→ ABOUT THIS EXERCISE
Report how many lines in the records carry the string "Nueva", and give no further text.

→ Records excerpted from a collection
*** Begin section ***
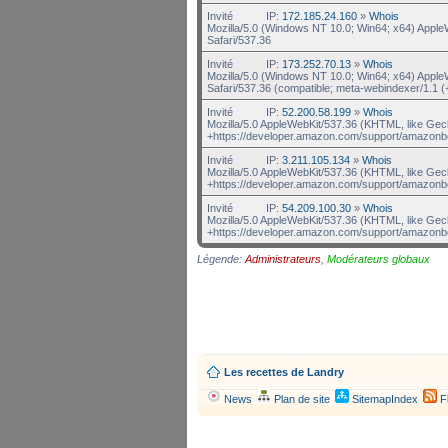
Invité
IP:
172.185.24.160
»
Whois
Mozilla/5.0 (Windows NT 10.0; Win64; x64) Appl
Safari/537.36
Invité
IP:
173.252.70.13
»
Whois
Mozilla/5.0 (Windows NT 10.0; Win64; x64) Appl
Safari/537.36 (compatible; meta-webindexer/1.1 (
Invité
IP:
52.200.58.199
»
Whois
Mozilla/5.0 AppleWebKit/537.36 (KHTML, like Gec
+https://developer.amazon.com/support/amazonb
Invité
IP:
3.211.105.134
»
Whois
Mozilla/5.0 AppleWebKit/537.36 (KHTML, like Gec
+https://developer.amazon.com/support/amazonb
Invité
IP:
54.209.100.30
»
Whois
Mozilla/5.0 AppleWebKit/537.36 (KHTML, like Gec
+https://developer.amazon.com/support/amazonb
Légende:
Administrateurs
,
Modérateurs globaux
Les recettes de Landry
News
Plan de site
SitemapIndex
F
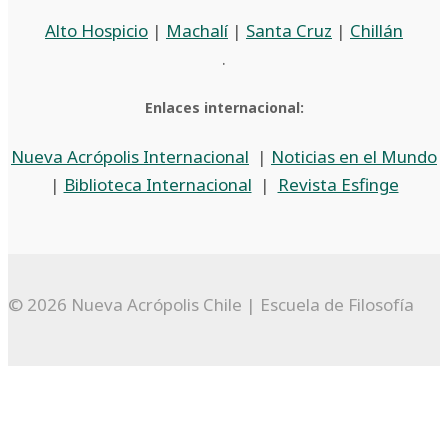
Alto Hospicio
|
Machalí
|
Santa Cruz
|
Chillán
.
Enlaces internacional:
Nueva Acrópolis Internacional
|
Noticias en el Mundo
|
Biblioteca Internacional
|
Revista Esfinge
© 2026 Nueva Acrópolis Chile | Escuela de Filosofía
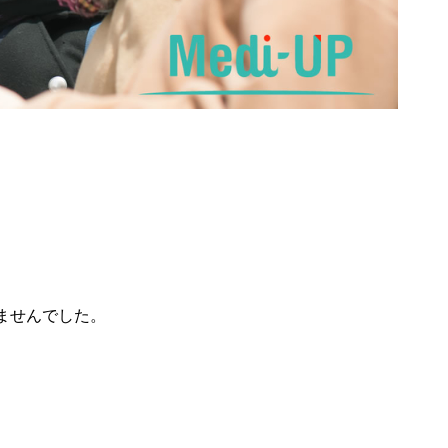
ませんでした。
*** End section ***
→ RESPONSE AREA
2